Die längste zusammenhängende Reihe von Berichten sind die der Handelshochschule Köln 1901–1912,
zuerst von Schumacher,
dann von Eckert (Berlin, Julius Springer).
Neueste (internat.) Übersicht: A. Schmidt-Wien i. Zeitschr. f. Handelswiss. u. Handehpraxis 1913. Sept.
Statistisches, Finanzen etc. bei Obst: ebenda. 1908–1912. –
Über die Vorgeschichte orientieren die
„Veröffentlichungen des Verbandes für das kaufmännische Unterrichtswesen“ 1897/98,
die Schriften von Apt (1900, 1907) sowie vor allem die
Biographie Mevissens von J. Hansen (Berlin 1906) I 824–835, II 627–636 (Denkschrift von 1879). –
Weitere Literatur: Katalog der Bibliothek der Korporation der Kaufmannschaft von Berlin. 2. A. Berlin 1909, S. 736–737 (u. Nachträge).

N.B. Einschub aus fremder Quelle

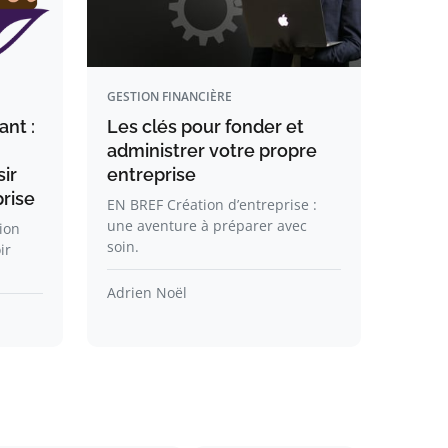
GESTION FINANCIÈRE
ant :
Les clés pour fonder et
administrer votre propre
sir
entreprise
prise
EN BREF Création d’entreprise :
une aventure à préparer avec
ion
soin.
ir
Adrien Noël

Die deutschen Handelshochschulen wollen solchen jungen Kaufleuten, die ausser der üblichen kaufmännischen Ausbildung für ihre spätere Laufbahn in einem oder in mehreren Fächern eingehende wissenschaftliche Studien machen wollen, hierzu in geeigneterer Weise Gelegenheit bieten, als dies an Universitäten, Technischen Hochschulen, Bergakademien etc. nach deren bisheriger Lehrverfassung der Fall sein kann. Ihr Zweck kann ebensowohl in Anlehnung an eine der genannten Hochschulgattungen, wie in selbständiger Form angestrebt werden. Diese beiden Möglichkeiten ergaben innerhalb des Deutschen Reiches um die Wende vom 19. zum 20. Jahrh. zwei Typen. Leipzig (begr. 1898) stellt den Studierenden die Vorlesungen der Universität zur Verfügung und sorgt selbständig nur für solche Vorlesungen, die an der Universität gar nicht oder nicht in der angemessenen Art vertreten sind; in ähnlicher Art wurde in Aachen (1901–1908) mit der Anlehnung an die Technische Hochschule ein Versuch gemacht, der aber in der Hauptsache aufgegeben wurde und nur die Einrichtung handelswissenschaftlicher Vorlesungen innerhalb der Technischen Hochschule zurückliess. Der entgegengesetzte Typus wurde zuerst in Köln geschaffen (1901): geschlossene Einheit und Selbständigkeit; Lehrer benachbarter Hochschulen kommen nur insoweit in Betracht, als sie in den Lehrkörper der Handelshochschule eintreten; nach demselben Typus: Berlin 1906, Mannheim 1909, München 1910. Einen in der Entwicklung begriffenen dritten Typus scheint die „Akademie für Sozial- und Handelswissenschaften“, Frankfurt a. M. (1901) darzustellen, insofern sie zwar ebenso selbständig wie der Kölner Typus, aber auf Umfassung eines weiteren Wissenschaftskreises angelegt ist; nach Zustandekommen der Universität Frankfurt werden hier die kaufmännischen Studien vielleicht am ehesten mit denen der – in Deutschland immer noch bedeutend unterschätzten – amerikanischen Universitäten (vgl. Jastrow, Reisebericht) zu vergleichen sein.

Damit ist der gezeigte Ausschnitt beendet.